Electric Light Orchestra singles chronology
| "Strange Magic" (1976) | "Nightrider" (1976) | "Livin' Thing" (1976) |

Face the Music track listing
- 8 tracks Side one "Fire On High"; "Waterfall"; "Evil Woman"; "Nightrider"; Side two "Poker"; "Strange Magic"; "Down Home Town"; "One Summer Dream";

= Nightrider (song) =

"Nightrider" is a song from Electric Light Orchestra's (ELO) album Face the Music.

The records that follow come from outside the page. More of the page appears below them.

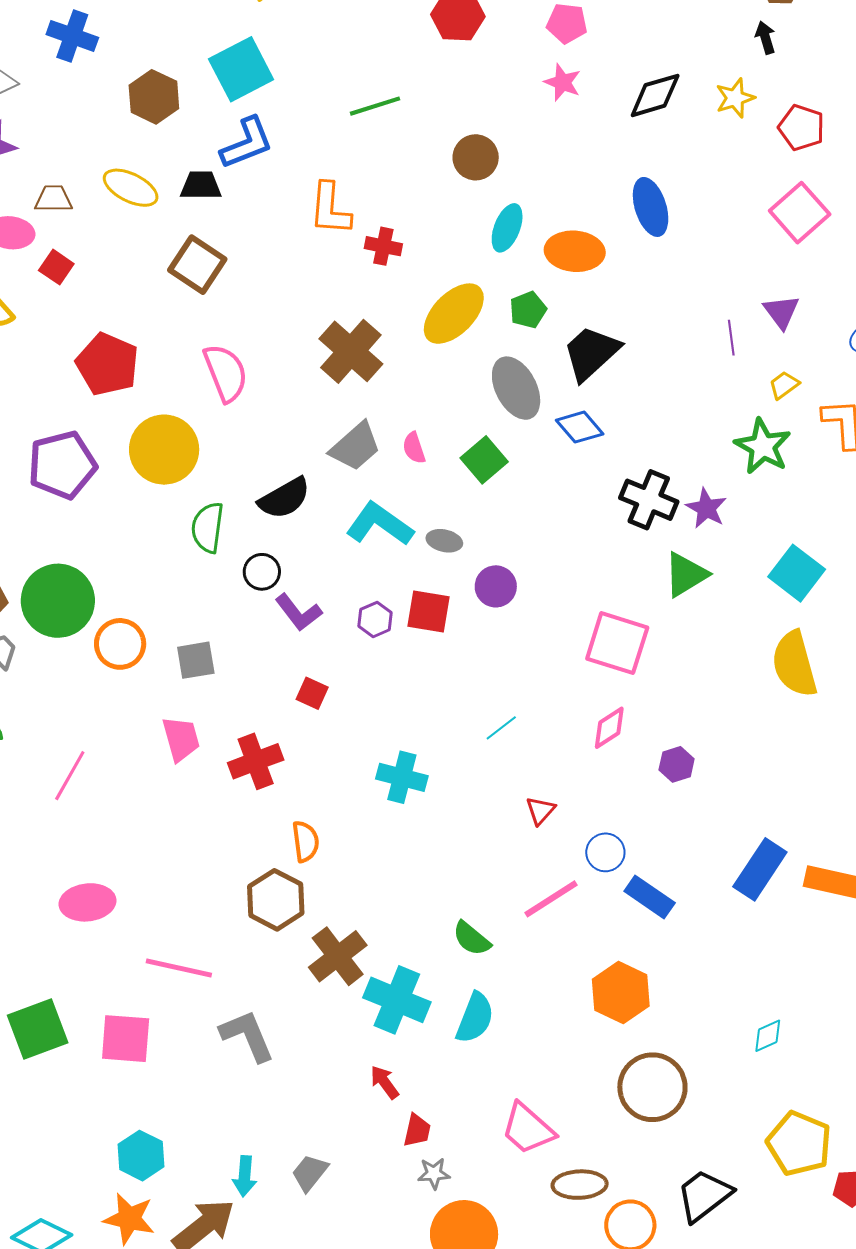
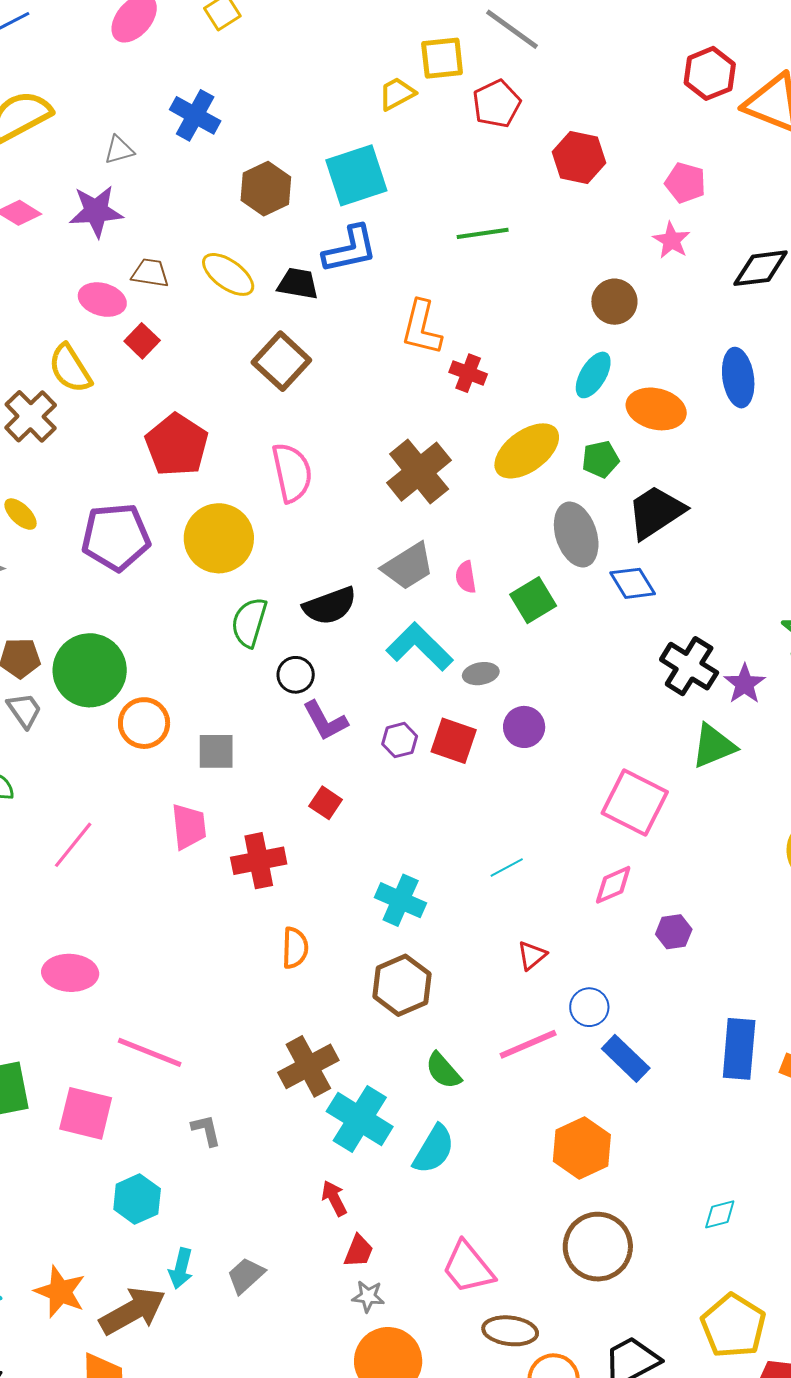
brown circle: (476, 157) -> (614, 302), moved
gray ellipse: (444, 541) -> (481, 674), turned -32
blue rectangle: (760, 869) -> (739, 1049), turned -38
brown hexagon: (276, 900) -> (402, 985), moved
gray L-shape: (247, 1036) -> (206, 1130), size x0.6
cyan hexagon: (141, 1156) -> (137, 1199), moved

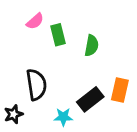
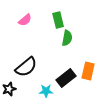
green rectangle: (58, 35) -> (58, 20), moved
black semicircle: (36, 85) -> (26, 67), turned 60

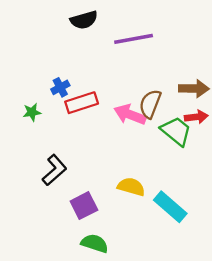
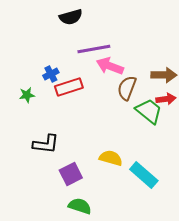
purple line: (134, 39) -> (94, 49), moved
pink arrow: (130, 115) -> (110, 66), moved
black L-shape: (54, 170) -> (46, 144), turned 48

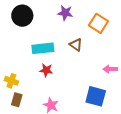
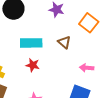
pink arrow: (110, 69) -> (87, 68), moved

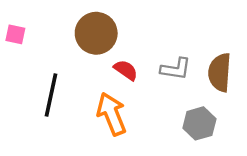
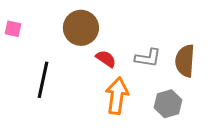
orange arrow: (112, 114) -> (117, 96), moved, turned 30

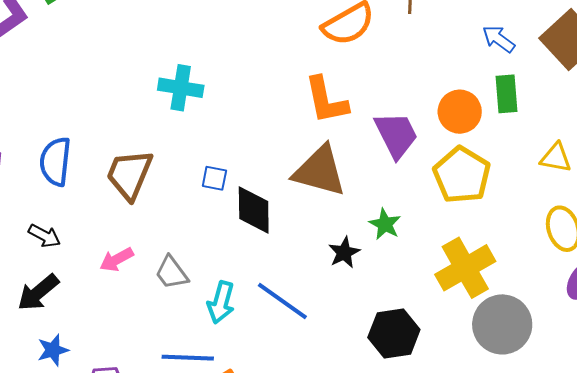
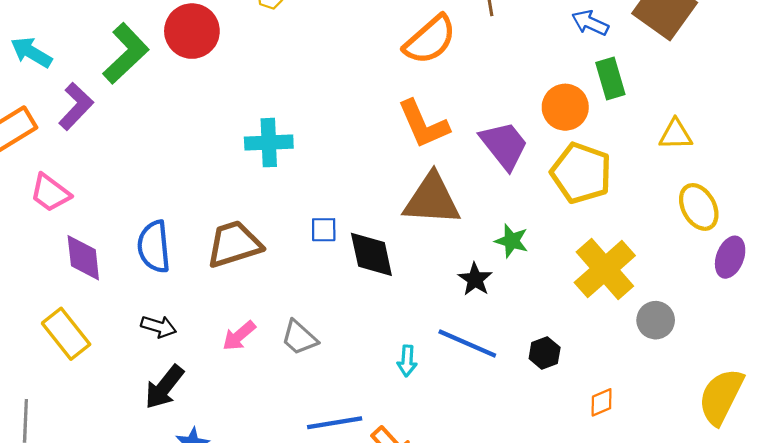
brown trapezoid: (129, 174) -> (234, 244), turned 62
blue line: (282, 301) -> (467, 343), moved
cyan arrow: (221, 302) -> (407, 361), moved, size x0.7
gray circle: (502, 324) -> (656, 320), size x0.6
black hexagon: (394, 333) -> (545, 353), size x0.6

The song's title is a tip of the hat to Lynne's first major band, The Nightriders. It was released in 1976 as the third single from the album in the United Kingdom. The B-side on the single was a live version of "Daybreaker" taken from the 1974 live album The Night the Light Went On in Long Beach. Despite ELO's rising popularity, and the band playing the song on Top of the Pops on 29 April 1976, the song failed to chart. The song was also included as the B-side on the US hit single "Do Ya".

Between 3:16 and 3:19, the song features a string crescendo which was reused (played backwards, from 2:40 to 2:44) on another of the album's tracks, "Evil Woman".

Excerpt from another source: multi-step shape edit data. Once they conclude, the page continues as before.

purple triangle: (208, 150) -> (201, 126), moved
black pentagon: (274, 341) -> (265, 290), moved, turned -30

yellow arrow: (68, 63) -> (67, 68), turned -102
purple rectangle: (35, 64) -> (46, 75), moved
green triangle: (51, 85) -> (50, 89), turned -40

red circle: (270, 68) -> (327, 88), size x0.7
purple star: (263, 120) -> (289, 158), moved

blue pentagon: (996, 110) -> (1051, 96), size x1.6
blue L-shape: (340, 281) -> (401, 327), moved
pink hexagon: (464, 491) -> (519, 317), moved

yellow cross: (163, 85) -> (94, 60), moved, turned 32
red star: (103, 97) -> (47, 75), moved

"I took the high string part of Nightrider that climbs up to a climax, and used it backwards in Evil Woman as a big effect. I was amazed when it slotted in seamlessly."
- Jeff Lynne (Face the Music remaster liner notes)

Bassist Kelly Groucutt took the lead vocal on the second verse.

ELO biographer John Van Der Kiste described the song as "another of those deceptively simple-sounding songs with a very intricate arrangement." Van Der Kiste describes how the song moves from "plaintive keyboard" to "more forceful chorus" to "peaceful conclusion" and praises the "otherworldly strings that are incorporated into the arrangement. Barry Delve described it as a "mini-symphony" with "complex vocal arrangements and driving strings underpinning several dynamic changes." Similar to Van Der Kiste, Delve describes how the song moves from quiet introduction to galloping chorus to "dreamy conclusion."

Rolling Stone critic said that "Nightrider" reminded him of Rimsky-Korsakov's Scheherazade. Green Bay Press-Gazette critic Warren Gerds felt that ELO tried to do too much with the song, saying that "multiple musical shifts give the song a herky-jerky, disjointed effect that makes your head spin."